Let's calculate the cosine similarity between document 0 (_Green Eggs and Ham_) and document 2 (_Fox in Socks_) using the TF-IDF representation.

In [0]:
# Calculate the numerator.
a = tf_idf_sparse[0, :]
b = tf_idf_sparse[2, :]
dot = a.multiply(b).sum()

# Calculate the terms in the denominator.
a_len = np.sqrt(a.multiply(a).sum())
b_len = np.sqrt(b.multiply(b).sum())

# Cosine similarity is their ratio.
dot / (a_len * b_len)

These two vectors are not very similar, as evidenced by their low cosine similarity (close to 0.0). Let's try to find the most similar documents in the corpus to _Green Eggs and Ham_---in other words, its nearest neighbors. To do this, we will take advantage of _broadcasting_: we will multiply a TF-IDF vector (representing document 0) by the entire TF-IDF matrix and calculate the sum over the columns. This will give us a vector of dot products.

In [0]:
# Calculate the numerators.
a = tf_idf_sparse[0, :]
B = tf_idf_sparse
dot = a.multiply(B).sum(axis=1)
dot

In [0]:
# Calculate the denominators.
a_len = np.sqrt(a.multiply(a).sum())
b_len = np.sqrt(B.multiply(B).sum(axis=1))
print(a_len)
b_len

In [0]:
# Calculate their ratio to obtain cosine similarities.
dot / (a_len * b_len)

Now let's put this matrix into a `DataFrame` so that we can easily sort the values in descending order.

In [0]:
cos_similarities = pd.DataFrame(dot / (a_len * b_len))[0]
most_similar = cos_similarities.sort_values(ascending=False)
most_similar

Of course, the most similar document in the corpus to _Green Eggs and Ham_ (with a perfect cosine similarity of 1.0) is itself. But the next most similar text is _The Cat in the Hat_.

### Implementation using scikit-learn

It is also possible to calculate cosine similarities/distances in `scikit-learn` using the same API that we used to calculate distances in Chapter 3.

In [0]:
from sklearn.metrics.pairwise import cosine_similarity, cosine_distances

cosine_similarity(tf_idf_sparse)

The $(i, j)$th entry of this matrix represents the cosine similarity between the $i$th and $j$th documents. So the first row of this matrix contains the similarities between _Green Eggs and Ham_ and the other documents in the corpus. Check that these numbers match the ones we obtained manually.

In [0]:
cosine_similarity(tf_idf_sparse)[0]

# Exercises

1\. Suppose we had instead compared documents using cosine similarity on the term frequencies (TF), instead of TF-IDF. Does this change the conclusion?

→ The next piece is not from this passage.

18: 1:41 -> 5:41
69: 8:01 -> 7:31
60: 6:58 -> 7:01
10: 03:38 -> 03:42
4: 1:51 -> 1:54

2\. Suppose we had instead used Euclidean distance on the TF-IDF weights, instead of cosine distance. Does this change the conclusion? What if we first normalize the length of the TF-IDF vector for each document before calculating Euclidean distance?

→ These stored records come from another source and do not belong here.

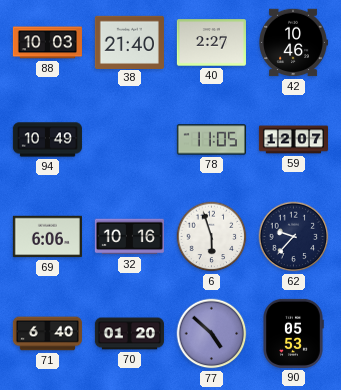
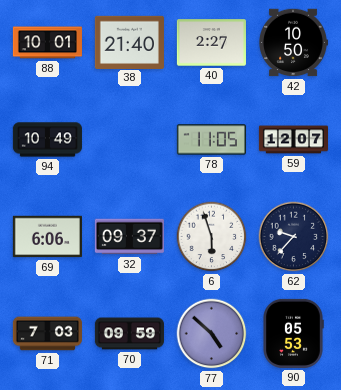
88: 10:03 -> 10:01
42: 10:46 -> 10:50
32: 10:16 -> 09:37
71: 6:40 -> 7:03
70: 01:20 -> 09:59
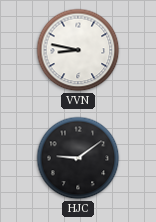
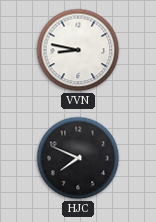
HJC: 9:09 -> 7:49
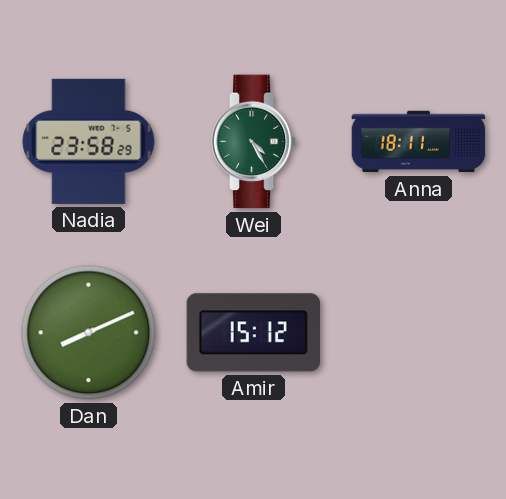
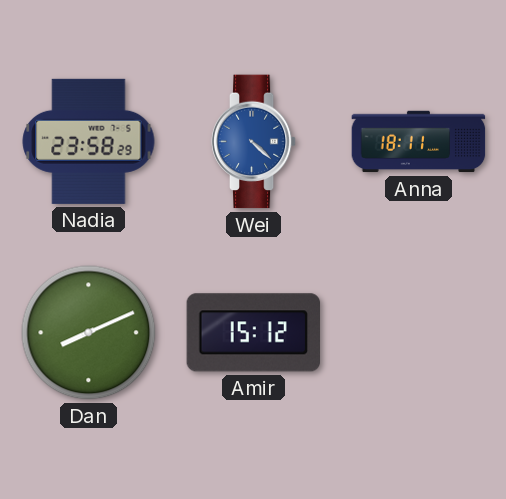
Wei: 4:25 -> 4:22
Wei dial: green -> blue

_Challenge Exercise:_ Can you prove the above fact mathematically?

3\. Convert the self-summary variable (`essay0`) in the OKCupid data set (https://dlsun.github.io/pods/data/okcupid.csv) to a TF-IDF representation. Use this to find a match for user 61 based on what he says he is looking for in a partner (`essay9`).

The [data dictionary](https://github.com/rudeboybert/JSE_OkCupid/blob/master/okcupid_codebook.txt) may help you understand what the columns mean.

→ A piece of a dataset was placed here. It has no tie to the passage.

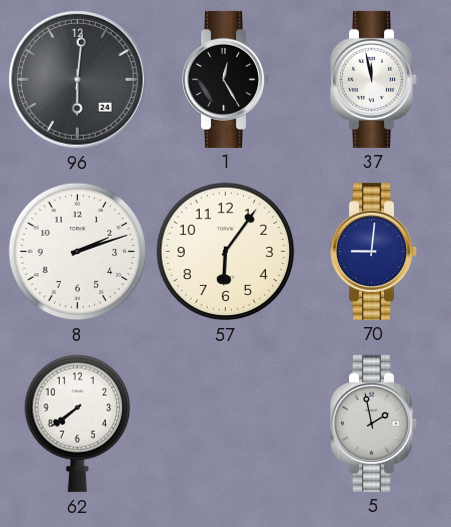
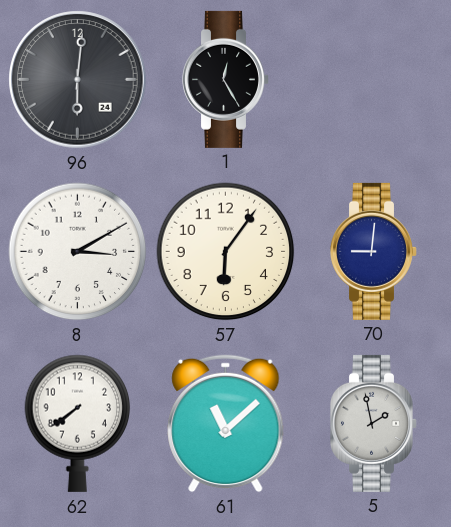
37: 11:58 -> none
8: 2:12 -> 3:10
61: none -> 11:08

Exercises 4-5 ask you to work with the Enron spam data set (https://dlsun.github.io/pods/data/enron_spam.csv). This data set contains the subjects and bodies of a sample of e-mails that the Federal Energy Regulatory Commission (FERC) collected during their 2002 investigation of the energy company Enron. 

4\. Each e-mail has additionally been manually labeled as spam (1) or not (0). Find the TF-IDF representation of the bodies of the e-mails. Which e-mail was most similar to e-mail 0 (not spam)? Which e-mail was most similar to e-mail 1001 (spam)?

5\. (This exercise requires material from Part II of this book.) Write a function `predict_spam()` that accepts an e-mail body and predicts whether or not it is spam using $k$-nearest neighbors on the Enron spam data set. Use cosine distance ($= 1 - \text{cosine similarity}$) as your distance metric.

Use your model to predict whether an e-mail with the body "free cash" is spam or not.